The hearing was supposed to be a light at the end of the tunnel for victims tired of professionals being well paid while investors had recovered only $5 million of the $238 million lost in the scheme.
But at the hearing, held in U.S. District Court in the Southern District of New York, SEC attorneys made a last-minute decision to modify their position, which originally asked Chin not to pay the professionals their full requests.
SEC attorneys announced that, after consulting with senior SEC staff with experience with receiverships, they determined the most consistent approach was to agree to more payment than stated in the original written submission to the court.

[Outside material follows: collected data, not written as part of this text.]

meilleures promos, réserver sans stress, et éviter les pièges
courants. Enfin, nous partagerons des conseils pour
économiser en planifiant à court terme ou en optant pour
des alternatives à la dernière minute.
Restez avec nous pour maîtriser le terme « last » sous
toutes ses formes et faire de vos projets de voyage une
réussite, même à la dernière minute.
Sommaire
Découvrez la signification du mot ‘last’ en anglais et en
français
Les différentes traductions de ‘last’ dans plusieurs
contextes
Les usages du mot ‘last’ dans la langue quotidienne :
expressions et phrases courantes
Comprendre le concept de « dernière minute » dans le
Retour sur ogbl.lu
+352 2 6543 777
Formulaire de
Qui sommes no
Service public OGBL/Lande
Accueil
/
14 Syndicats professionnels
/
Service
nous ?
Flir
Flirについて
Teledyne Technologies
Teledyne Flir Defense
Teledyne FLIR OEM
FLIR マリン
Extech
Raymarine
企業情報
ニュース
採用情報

The result: Chin ruled Dec. 23 that firms involved in the case would receive $1.3 million of the $7.5 million they were seeking.
"It's been six roller-coaster years," said investor Vivian Orgel of Norfolk earlier this month. "Yet the investors have received such a minimal amount for all the time, aggravation, pain and financial hardship we've faced.

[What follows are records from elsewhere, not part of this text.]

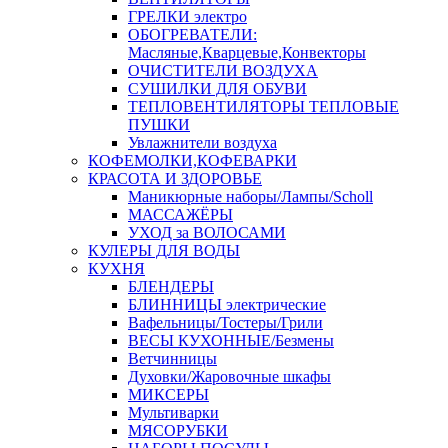
ГРЕЛКИ электро
ОБОГРЕВАТЕЛИ:
Масляные,Кварцевые,Конвекторы
ОЧИСТИТЕЛИ ВОЗДУХА
СУШИЛКИ ДЛЯ ОБУВИ
ТЕПЛОВЕНТИЛЯТОРЫ ТЕПЛОВЫЕ
ПУШКИ
Увлажнители воздуха
КОФЕМОЛКИ,КОФЕВАРКИ
КРАСОТА И ЗДОРОВЬЕ
Маникюрные наборы/Лампы/Scholl
МАССАЖЁРЫ
УХОД за ВОЛОСАМИ
КУЛЕРЫ ДЛЯ ВОДЫ
КУХНЯ
БЛЕНДЕРЫ
БЛИННИЦЫ электрические
Вафельницы/Тостеры/Грили
ВЕСЫ КУХОННЫЕ/Безмены
Ветчинницы
Духовки/Жаровочные шкафы
МИКСЕРЫ
Мультиварки
МЯСОРУБКИ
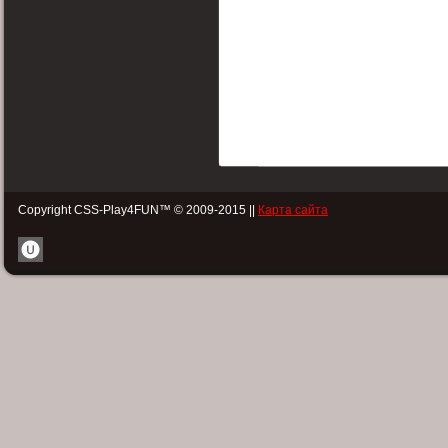
Copyright CSS-Play4FUN™ © 2009-2015 ||
Карта сайта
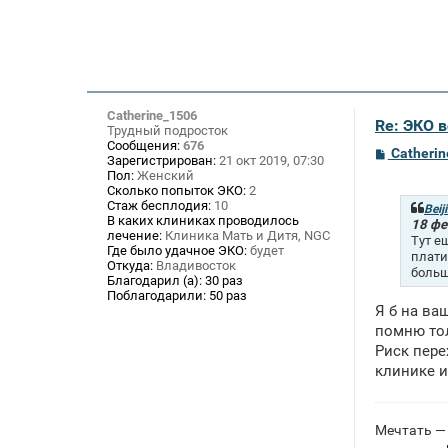
Catherine_1506
Re: ЭКО 
Трудный подросток
Сообщения:
676
С
Catheri
Зарегистрирован:
21 окт 2019, 07:30
о
Пол:
Женский
о
Сколько попыток ЭКО:
2
б
Стаж бесплодия:
10
щ
Beij
В каких клиниках проводилось
е
18 фе
лечение:
Клиника Мать и Дитя, NGC
н
Тут е
и
Где было удачное ЭКО:
будет
плати
е
Откуда:
Владивосток
больш
Благодарил (а):
30 раз
Поблагодарили:
50 раз
Я б на ва
помню то
Риск пере
клинике и
Мечтать — 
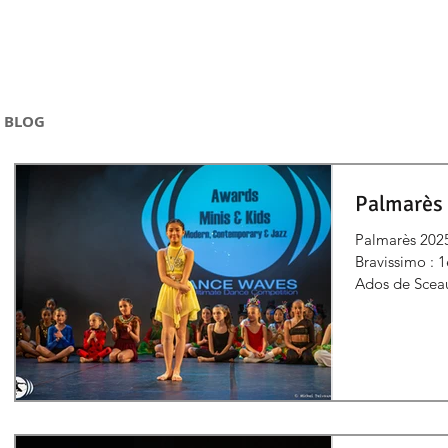
BLOG
Palmarès 
Palmarès 2025
Bravissimo : 
Ados de Sceau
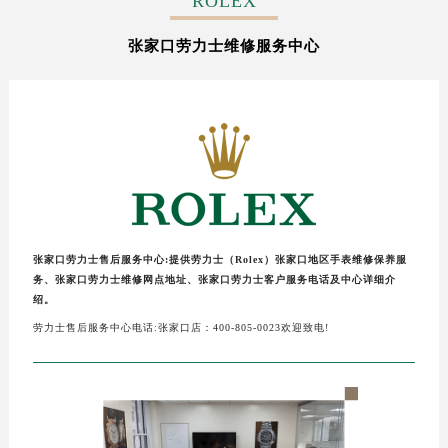
ROLEX
宁波市江北区大闸南路500号来福士广场办公楼20层2009室（需提前预约）
张家口劳力士维修服务中心
杭州市上城区钱江路1366号华润大厦写字楼A座5层503-5室（需提前预约）
金华市金东区东市南街777号金华万达广场写字楼4号楼22层2209室（需提前预约）
绍兴市越城区胜利东路379号世茂天际中心写字楼8层805室（需提前预约）
嘉兴市南湖区广益路705号嘉兴世界贸易中心写字楼A座13层1304室（需提前预约）
南昌市红谷滩新区红谷中大道998号绿地双子塔（中央广场）A1座办公楼14层07室（需提前预约）
济南市历下区经十路11111号华润中心写字楼（万象城）15层1508室（需提前预约）
广州市天河区天河路230号万菱汇国际中心写字楼A塔7层704室（需提前预约）
广州市越秀区环市东路371-375号世界贸易中心大厦南塔写字楼15层07室（需提前预约）
张家口劳力士售后服务中心:提供劳力士（Rolex）张家口地区手表维修保养服
深圳市罗湖区深南东路5001号华润大厦写字楼17层1701室（需提前预约）
务、张家口劳力士维修网点地址、张家口劳力士客户服务电话及中心详细介
惠州市惠城区江北文昌一路7号华贸大厦写字楼1座30层05室（需提前预约）
绍。
厦门市思明区湖滨东路95号华润大厦写字楼B座11层1104室（需提前预约）
劳力士售后服务中心电话:张家口店：400-805-0023欢迎致电!
福州市鼓楼区五四路128-1号恒力城写字楼15层03室（需提前预约）
成都市锦江区人民东路6号SAC东原中心写字楼24层2406B室（需提前预约）
重庆市江北区观音桥步行街2号融恒时代广场写字楼9层902室（需提前预约）
长沙市芙蓉区定王台街道建湘路393号世茂环球金融中心写字楼（芙蓉广场）10层13室（需提前预约）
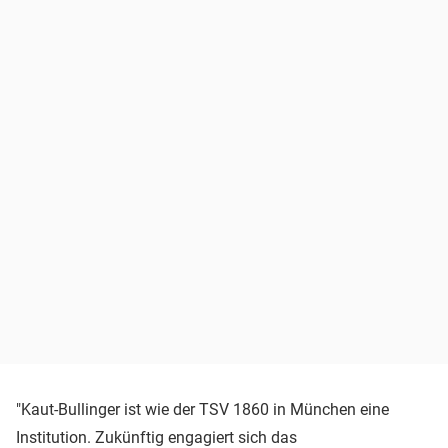
"Kaut-Bullinger ist wie der TSV 1860 in München eine
Institution. Zukünftig engagiert sich das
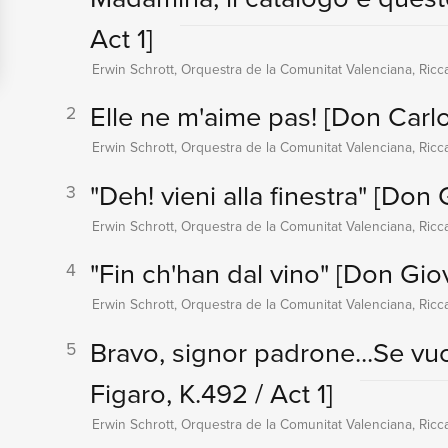
Act 1]
Erwin Schrott, Orquestra de la Comunitat Valenciana, Ricc
Elle ne m'aime pas!
[Don Carlo
2
Erwin Schrott, Orquestra de la Comunitat Valenciana, Ricc
"Deh! vieni alla finestra"
[Don G
3
Erwin Schrott, Orquestra de la Comunitat Valenciana, Ricc
"Fin ch'han dal vino"
[Don Giov
4
Erwin Schrott, Orquestra de la Comunitat Valenciana, Ricc
Bravo, signor padrone...Se vuo
5
Figaro, K.492 / Act 1]
Erwin Schrott, Orquestra de la Comunitat Valenciana, Ricc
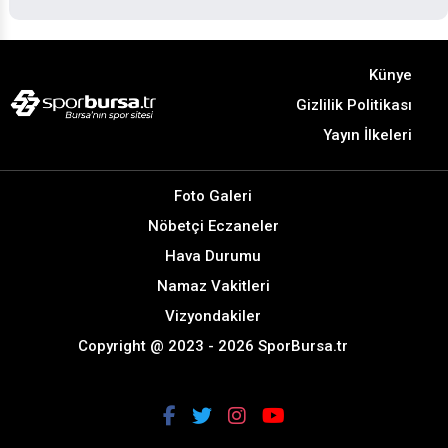
Künye
Gizlilik Politikası
Yayın İlkeleri
Foto Galeri
Nöbetçi Eczaneler
Hava Durumu
Namaz Vakitleri
Vizyondakiler
Copyright @ 2023 - 2026 SporBursa.tr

"We were disappointed because we didn't want the professionals to be paid any more," Orgel said about Chin's decision.
In his court order, though, Chin praised Coleman's law firm, Freshfields Bruckhaus Deringer, saying that under its guidance, the receivership estate had greatly benefited.
In August 2008, Coleman, then attorney with the now-defunct law firm Dewey & Lebouf, was appointed by the SEC as the receiver for WexTrust, making it his duty to manage the WexTrust companies, assess WexTrust assets and take action required by law and court orders.
Coleman withdrew as a partner at Dewey & Lebouf and joined Freshfields in 2010.
As part of his duties, Coleman sold WexTrust assets to raise money to recover investor losses. These assets included commercial and residential real estate properties.
Since its creation six years ago, the receiver acquired $108.4 million in income to the estate, made $46 million available for distribution to investors and unsecured creditors and for the payment of administrative expenses, and resolved substantial tax issues.
Professionals from Freshfields and other firms working on behalf of the receiver have earned approximately $21.7 million for their work.
Chin ordered that $2.2 million be left in reserve for further administrative fees to close up the receivership.
"I'm very proud of the work we've done," Freshfields attorney Jonathon Ware told The Virginian-Pilot last week. He defended his firm, saying that it worked hard to ensure victims recovered as much money as possible and that it takes time to liquidate a company the size of WexTrust.
Although pleased with Freshfields' work, Chin acknowledged that the launch of the receivership was marked with some errors.
"With the benefit of hindsight, it is apparent that Dewey was not the best choice as counsel, not with the fee arrangement that was put in place at the outset of the case, given the limited likely recovery," Chin said, referring to the $2.1 million fee requested by Dewey & Lebouf after just 20 days of work.
In his order, Chin also acknowledged investors' frustration, placing the blame on Byers and Shereshevsky rather than the receiver.
"The investors are distressed by the fact that they will recover only a fraction of their losses. That is understandable," he said. "But the receiver and Freshfields are not to blame. Rather, the investors placed their trust in Byers and Shereshevsky, both of whom are now in prison serving substantial sentences, and they are the ones to blame for the investors' predicament."
Shereshevsky and Byers,who pleaded guilty in 2011 to charges of mail fraud and securities fraud, are serving 22- and 13-year sentences, respectively.
"My life has been on hold for over six years with all this," Orgel said. "Now I have to move forward."